Exercise instructions:
All records below must be reproduced exactly, although any pictures they contain are to be omitted.

[Source records]
--*--

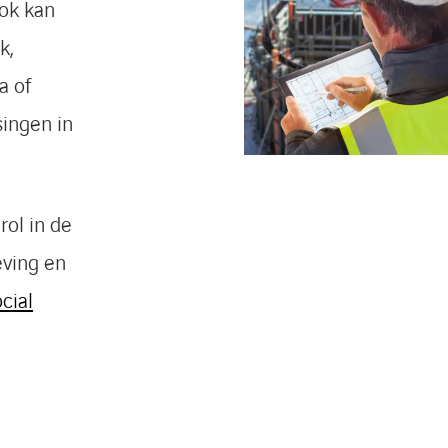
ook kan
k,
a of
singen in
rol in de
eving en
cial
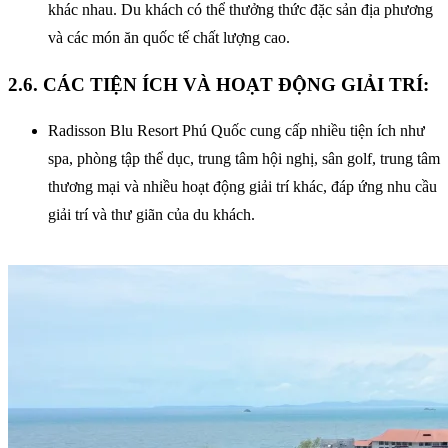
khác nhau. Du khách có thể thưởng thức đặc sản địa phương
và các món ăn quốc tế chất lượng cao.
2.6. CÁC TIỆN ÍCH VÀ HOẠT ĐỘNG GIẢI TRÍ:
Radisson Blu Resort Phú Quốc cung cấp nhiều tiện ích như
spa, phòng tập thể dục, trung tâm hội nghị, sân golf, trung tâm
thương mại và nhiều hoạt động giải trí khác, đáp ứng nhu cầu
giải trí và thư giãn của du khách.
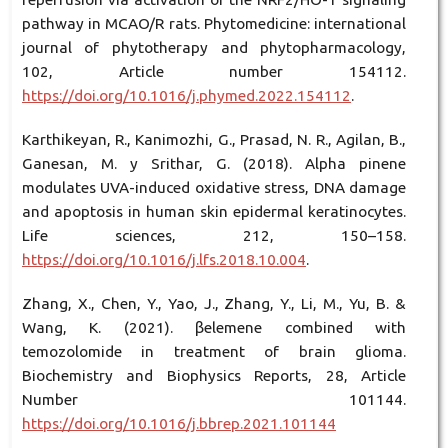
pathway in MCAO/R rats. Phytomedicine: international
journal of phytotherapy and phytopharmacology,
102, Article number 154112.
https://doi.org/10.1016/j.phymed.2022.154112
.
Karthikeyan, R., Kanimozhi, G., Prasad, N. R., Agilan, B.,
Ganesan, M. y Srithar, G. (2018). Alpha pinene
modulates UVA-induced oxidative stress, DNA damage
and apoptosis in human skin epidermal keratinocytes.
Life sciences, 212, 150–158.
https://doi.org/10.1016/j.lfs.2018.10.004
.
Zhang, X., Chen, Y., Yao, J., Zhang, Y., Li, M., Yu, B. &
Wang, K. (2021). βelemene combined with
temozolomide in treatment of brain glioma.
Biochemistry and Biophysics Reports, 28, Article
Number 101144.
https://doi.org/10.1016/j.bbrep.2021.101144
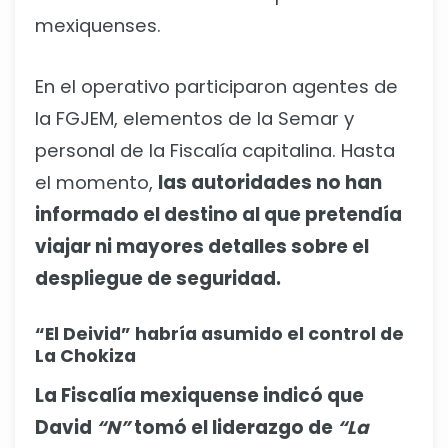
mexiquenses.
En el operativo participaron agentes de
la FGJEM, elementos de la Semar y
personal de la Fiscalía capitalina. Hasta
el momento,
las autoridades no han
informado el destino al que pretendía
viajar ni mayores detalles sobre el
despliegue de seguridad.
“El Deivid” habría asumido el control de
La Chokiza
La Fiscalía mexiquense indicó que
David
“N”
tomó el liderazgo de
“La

--*--

Exercise answer:
ook kan
k,
a of
singen in
rol in de
eving en
cial
khác nhau. Du khách có thể thưởng thức đặc sản địa phương
và các món ăn quốc tế chất lượng cao.
2.6. CÁC TIỆN ÍCH VÀ HOẠT ĐỘNG GIẢI TRÍ:
Radisson Blu Resort Phú Quốc cung cấp nhiều tiện ích như
spa, phòng tập thể dục, trung tâm hội nghị, sân golf, trung tâm
thương mại và nhiều hoạt động giải trí khác, đáp ứng nhu cầu
giải trí và thư giãn của du khách.
pathway in MCAO/R rats. Phytomedicine: international
journal of phytotherapy and phytopharmacology,
102, Article number 154112.
https://doi.org/10.1016/j.phymed.2022.154112
.
Karthikeyan, R., Kanimozhi, G., Prasad, N. R., Agilan, B.,
Ganesan, M. y Srithar, G. (2018). Alpha pinene
modulates UVA-induced oxidative stress, DNA damage
and apoptosis in human skin epidermal keratinocytes.
Life sciences, 212, 150–158.
https://doi.org/10.1016/j.lfs.2018.10.004
.
Zhang, X., Chen, Y., Yao, J., Zhang, Y., Li, M., Yu, B. &
Wang, K. (2021). βelemene combined with
temozolomide in treatment of brain glioma.
Biochemistry and Biophysics Reports, 28, Article
Number 101144.
https://doi.org/10.1016/j.bbrep.2021.101144
mexiquenses.
En el operativo participaron agentes de
la FGJEM, elementos de la Semar y
personal de la Fiscalía capitalina. Hasta
el momento,
las autoridades no han
informado el destino al que pretendía
viajar ni mayores detalles sobre el
despliegue de seguridad.
“El Deivid” habría asumido el control de
La Chokiza
La Fiscalía mexiquense indicó que
David
“N”
tomó el liderazgo de
“La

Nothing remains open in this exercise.